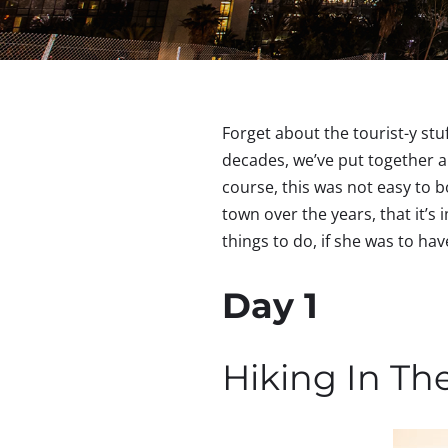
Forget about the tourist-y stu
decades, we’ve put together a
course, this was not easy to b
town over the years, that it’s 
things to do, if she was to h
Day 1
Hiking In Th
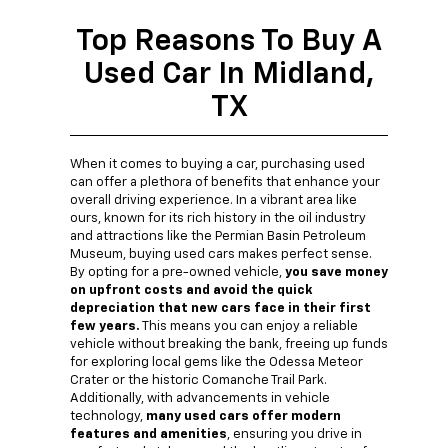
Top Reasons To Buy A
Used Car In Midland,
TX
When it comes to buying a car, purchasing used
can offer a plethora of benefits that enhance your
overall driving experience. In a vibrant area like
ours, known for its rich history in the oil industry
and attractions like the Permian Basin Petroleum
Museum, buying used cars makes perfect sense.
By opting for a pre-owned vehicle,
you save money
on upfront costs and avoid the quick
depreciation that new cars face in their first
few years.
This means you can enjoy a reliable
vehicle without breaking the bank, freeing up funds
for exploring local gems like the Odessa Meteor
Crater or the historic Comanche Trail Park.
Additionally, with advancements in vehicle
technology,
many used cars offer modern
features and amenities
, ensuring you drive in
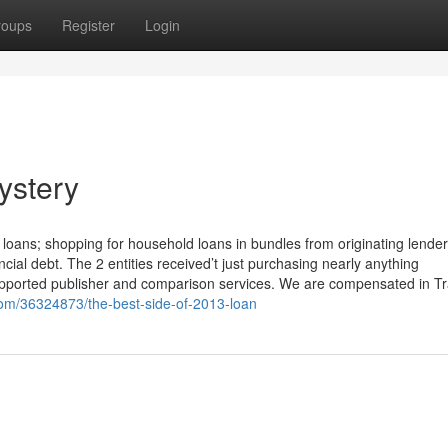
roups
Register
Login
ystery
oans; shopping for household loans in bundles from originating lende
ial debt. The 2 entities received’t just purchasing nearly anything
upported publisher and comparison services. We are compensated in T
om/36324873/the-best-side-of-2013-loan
******************************
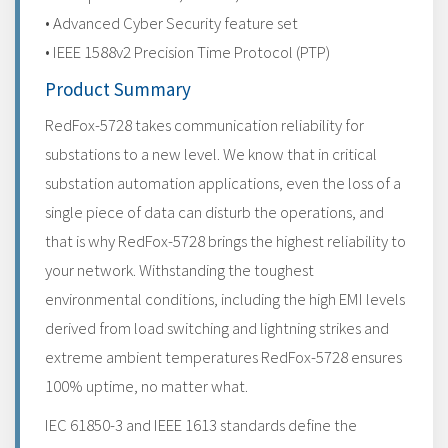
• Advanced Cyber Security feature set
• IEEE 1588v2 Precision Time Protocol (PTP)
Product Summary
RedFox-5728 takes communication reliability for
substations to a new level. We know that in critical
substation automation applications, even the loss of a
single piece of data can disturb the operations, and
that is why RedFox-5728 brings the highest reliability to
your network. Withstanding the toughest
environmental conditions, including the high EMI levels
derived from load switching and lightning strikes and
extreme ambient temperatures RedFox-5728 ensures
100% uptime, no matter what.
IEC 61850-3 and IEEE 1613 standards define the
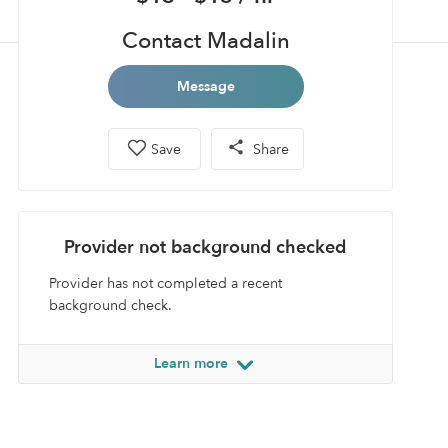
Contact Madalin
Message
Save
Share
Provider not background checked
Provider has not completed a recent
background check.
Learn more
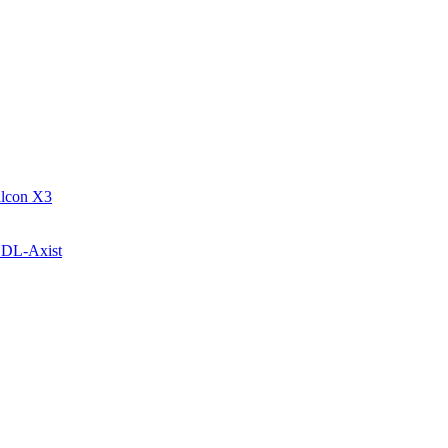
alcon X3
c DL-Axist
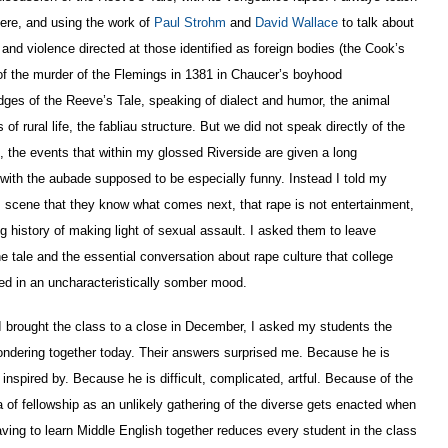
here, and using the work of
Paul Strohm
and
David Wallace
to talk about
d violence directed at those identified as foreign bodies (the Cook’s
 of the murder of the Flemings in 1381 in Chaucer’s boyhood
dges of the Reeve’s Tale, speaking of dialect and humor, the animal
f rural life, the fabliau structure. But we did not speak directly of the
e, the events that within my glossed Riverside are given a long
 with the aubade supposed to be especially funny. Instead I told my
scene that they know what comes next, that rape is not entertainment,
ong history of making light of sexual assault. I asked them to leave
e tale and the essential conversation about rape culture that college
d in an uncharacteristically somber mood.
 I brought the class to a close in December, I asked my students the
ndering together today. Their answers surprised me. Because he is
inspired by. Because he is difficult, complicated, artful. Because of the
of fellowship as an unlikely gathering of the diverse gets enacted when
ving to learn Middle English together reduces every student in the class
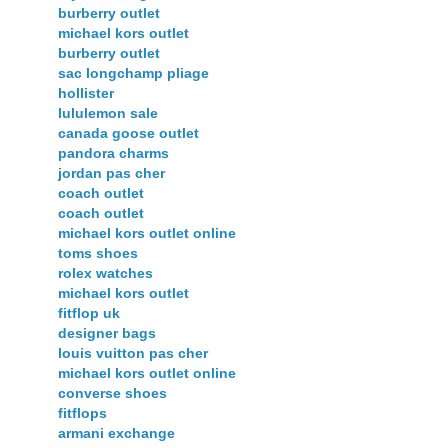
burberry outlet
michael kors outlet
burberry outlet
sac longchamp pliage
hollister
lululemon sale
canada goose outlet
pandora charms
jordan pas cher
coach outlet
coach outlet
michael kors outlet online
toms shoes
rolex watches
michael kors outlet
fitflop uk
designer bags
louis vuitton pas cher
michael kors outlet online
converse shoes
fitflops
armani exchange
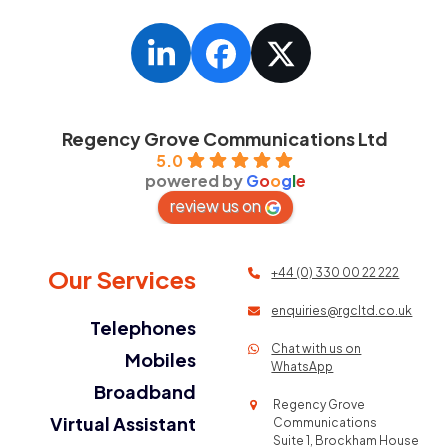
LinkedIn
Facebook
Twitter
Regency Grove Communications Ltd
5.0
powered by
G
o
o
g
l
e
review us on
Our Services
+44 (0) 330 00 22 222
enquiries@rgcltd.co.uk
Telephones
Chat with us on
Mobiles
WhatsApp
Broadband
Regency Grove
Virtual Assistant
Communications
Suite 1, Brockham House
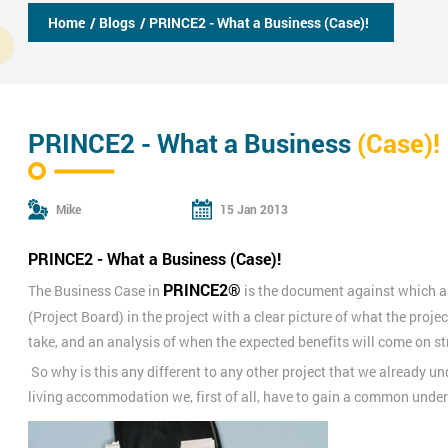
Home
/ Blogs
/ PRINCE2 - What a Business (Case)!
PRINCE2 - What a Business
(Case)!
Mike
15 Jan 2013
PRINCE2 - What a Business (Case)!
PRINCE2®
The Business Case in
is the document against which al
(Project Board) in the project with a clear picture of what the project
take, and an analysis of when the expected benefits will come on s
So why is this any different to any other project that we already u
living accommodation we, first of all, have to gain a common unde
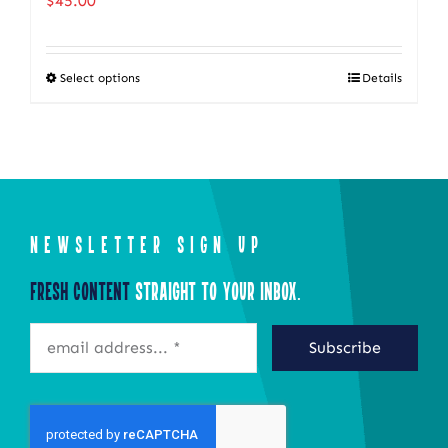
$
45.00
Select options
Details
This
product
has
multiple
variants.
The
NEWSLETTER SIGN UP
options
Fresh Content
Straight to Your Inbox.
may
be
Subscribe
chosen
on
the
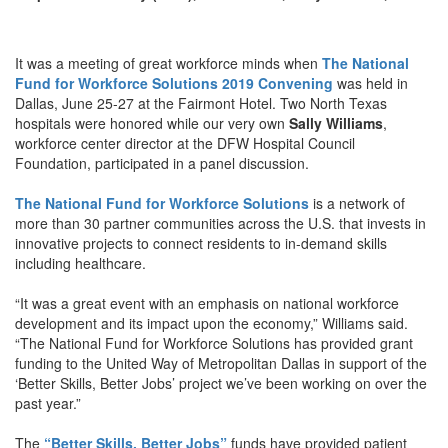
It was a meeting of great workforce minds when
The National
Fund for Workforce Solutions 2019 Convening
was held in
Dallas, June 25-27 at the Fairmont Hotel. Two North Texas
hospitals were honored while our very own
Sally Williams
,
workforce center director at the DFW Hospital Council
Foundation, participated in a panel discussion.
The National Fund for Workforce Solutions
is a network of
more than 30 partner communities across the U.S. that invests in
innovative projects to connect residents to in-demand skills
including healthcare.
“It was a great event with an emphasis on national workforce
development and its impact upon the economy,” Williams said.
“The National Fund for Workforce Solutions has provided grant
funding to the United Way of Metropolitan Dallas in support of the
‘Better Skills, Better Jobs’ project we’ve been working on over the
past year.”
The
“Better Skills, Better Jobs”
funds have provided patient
******************************
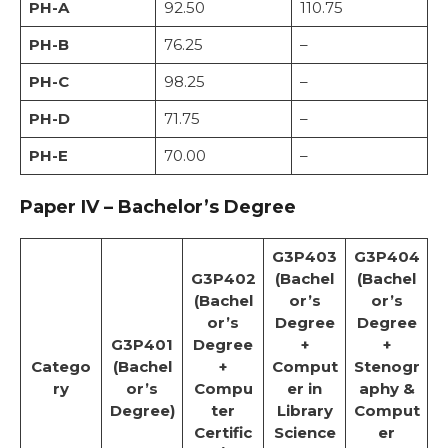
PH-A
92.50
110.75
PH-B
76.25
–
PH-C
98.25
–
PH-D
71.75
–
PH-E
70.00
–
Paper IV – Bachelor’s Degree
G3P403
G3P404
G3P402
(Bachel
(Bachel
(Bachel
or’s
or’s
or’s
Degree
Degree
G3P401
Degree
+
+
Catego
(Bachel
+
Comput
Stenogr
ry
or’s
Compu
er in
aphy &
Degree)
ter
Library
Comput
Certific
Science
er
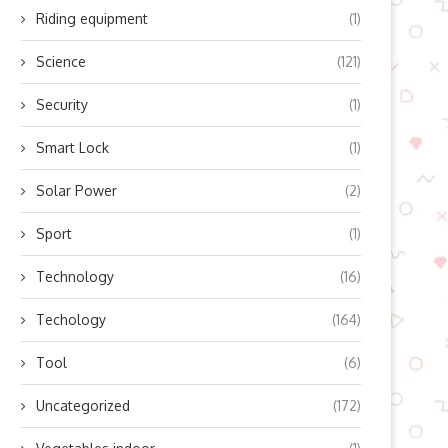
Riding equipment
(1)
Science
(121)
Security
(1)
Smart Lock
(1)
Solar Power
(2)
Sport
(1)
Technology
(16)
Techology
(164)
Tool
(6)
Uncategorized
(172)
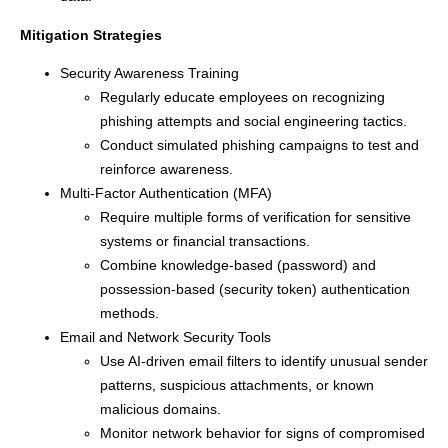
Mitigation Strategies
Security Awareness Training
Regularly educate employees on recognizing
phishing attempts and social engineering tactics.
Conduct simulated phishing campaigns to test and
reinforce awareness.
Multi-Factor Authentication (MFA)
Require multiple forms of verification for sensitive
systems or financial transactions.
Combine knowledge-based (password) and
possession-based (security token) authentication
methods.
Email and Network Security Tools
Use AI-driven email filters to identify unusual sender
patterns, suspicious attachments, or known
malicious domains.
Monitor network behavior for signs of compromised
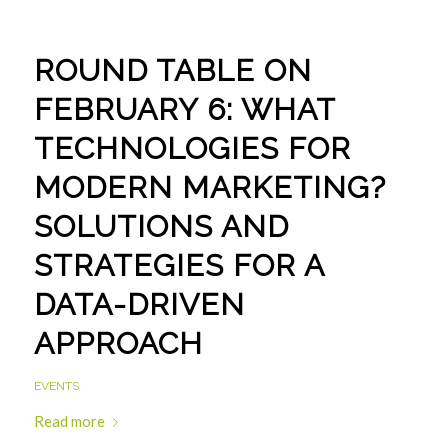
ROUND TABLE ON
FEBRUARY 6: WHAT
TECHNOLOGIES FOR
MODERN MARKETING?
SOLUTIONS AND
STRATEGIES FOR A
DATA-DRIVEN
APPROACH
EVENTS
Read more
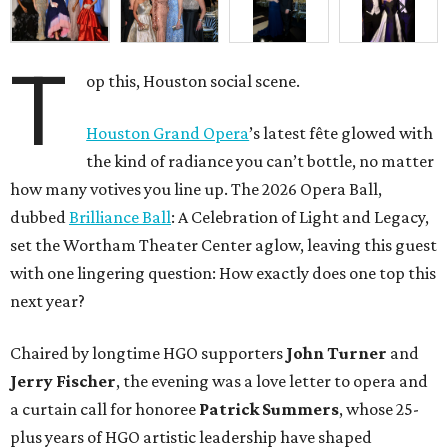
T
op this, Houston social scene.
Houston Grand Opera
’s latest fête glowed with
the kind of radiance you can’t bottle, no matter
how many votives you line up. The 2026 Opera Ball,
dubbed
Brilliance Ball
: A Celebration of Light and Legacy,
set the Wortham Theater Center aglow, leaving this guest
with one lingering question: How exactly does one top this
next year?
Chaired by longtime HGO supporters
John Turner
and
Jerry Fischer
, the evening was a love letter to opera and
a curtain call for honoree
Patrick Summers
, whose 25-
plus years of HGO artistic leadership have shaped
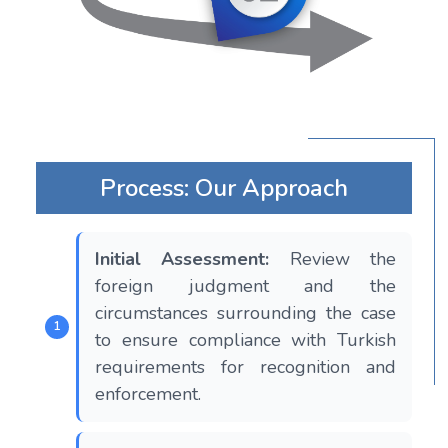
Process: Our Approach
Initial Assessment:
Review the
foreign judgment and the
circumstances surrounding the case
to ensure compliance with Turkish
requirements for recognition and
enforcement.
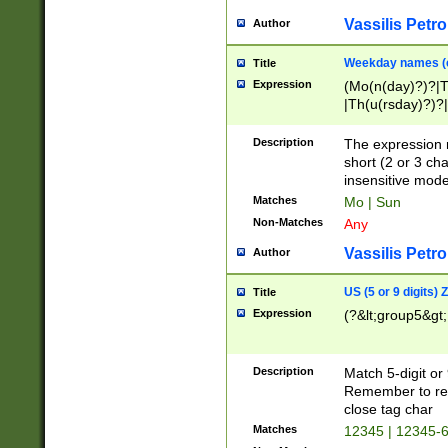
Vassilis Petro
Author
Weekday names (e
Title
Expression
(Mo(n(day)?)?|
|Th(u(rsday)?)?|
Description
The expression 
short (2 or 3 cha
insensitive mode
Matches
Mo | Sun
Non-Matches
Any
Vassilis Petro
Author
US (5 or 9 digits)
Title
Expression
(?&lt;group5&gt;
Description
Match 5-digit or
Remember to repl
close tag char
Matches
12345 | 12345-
******************************
§ Task objective
Each line of the data that holds "benefits" should be copied.

§ Finished task
can offer a plethora of benefits that enhance your
take, and an analysis of when the expected benefits will come on s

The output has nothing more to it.